SCMO — Synthetic Control with Multiple Outcomes (Tian et al. 2026; Sun et al. 2025)

Estimator:

Synthetic Control with Multiple Outcomes (SCMO) — mlsynth.SCMO

Source:

Tian, W., Lee, S., & Panchenko, V. (2026), “Synthetic controls with multiple outcomes,” Econometrics Journal (the concatenated variant); and Sun, L., Ben-Michael, E., & Feller, A. (2025), “Using Multiple Outcomes to Improve the Synthetic Control Method,” Review of Economics and Statistics (the averaged variant).

Replication type:

Path A — Tian et al.’s German-reunification balance table reproduced cell by cell — and Path B — the concatenated simulation (Tian Table 1, also the Sun et al. Simulation1.R output) and the averaged regime contrast (Sun et al. Appendix D).

Status:

Verified — empirical balance and both simulations reproduced.

Validation strategy

The two SCMO papers share the German-reunification illustration and tell the same story from two angles: matching the synthetic control on several related outcomes — rather than a single long outcome trajectory — sharpens the identification of the latent factors and reduces post-treatment bias. The concatenated scheme (Tian-Lee-Panchenko, following the same stacking as Sun et al.) stacks the standardized pre-period outcomes; the averaged scheme (Sun-Ben-Michael-Feller) matches their per-period average, which cancels idiosyncratic noise when the outcomes share a common factor.

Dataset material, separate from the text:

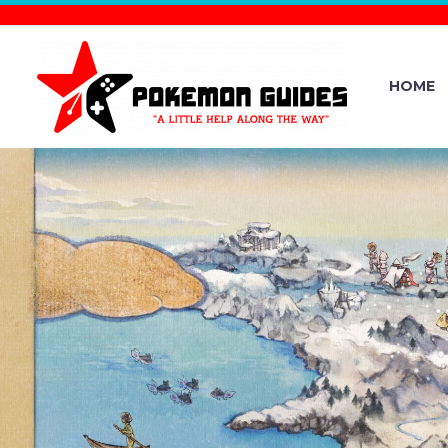
HOME
BUG-, WAT
FAIR SCO
BLUE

Path A — German reunification balance (Tian et al. Table 2)

On basedata/germany_augmented.csv (West Germany + 16 OECD donors), SCMO matches West Germany to the donors on nine economic indicators in the single year 1989. The fitted synthetic West Germany reproduces Tian et al.’s printed 1989 balance table cell by cell — for the concatenated (multiple-outcomes) synthetic, reconstructed from res.donor_weights:

Outcome (1989)	West Germany	Synthetic (multiple)	mlsynth
GDP per capita	18994.0	19029.8	19029.8
CPI	2.8	3.1	3.06
Trade openness	57.7	59.1	59.06
Total tax revenue	36.2	34.1	34.07
Real GDP growth	3.9	4.1	4.12

The single-outcome synthetic reproduces the “Synthetic (single outcome)” column (1989 GDP per capita \(19075.9\)). The concatenated SC — fit on one year’s nine indicators, never shown the GDP path — tracks West Germany’s pre-1990 GDP to a root-mean-squared error of \(110\) (vs. \(74\) for the conventional SC fit directly to 30 years of GDP). The post-1990 effect is reported only graphically in the paper (Tian et al. Figure 1), so no ATT number is asserted against the paper; mlsynth’s deterministic ATTs (concatenated \(-1463\), averaged \(-1720\)) ride along as regression guards. Durable case: scmo_germany.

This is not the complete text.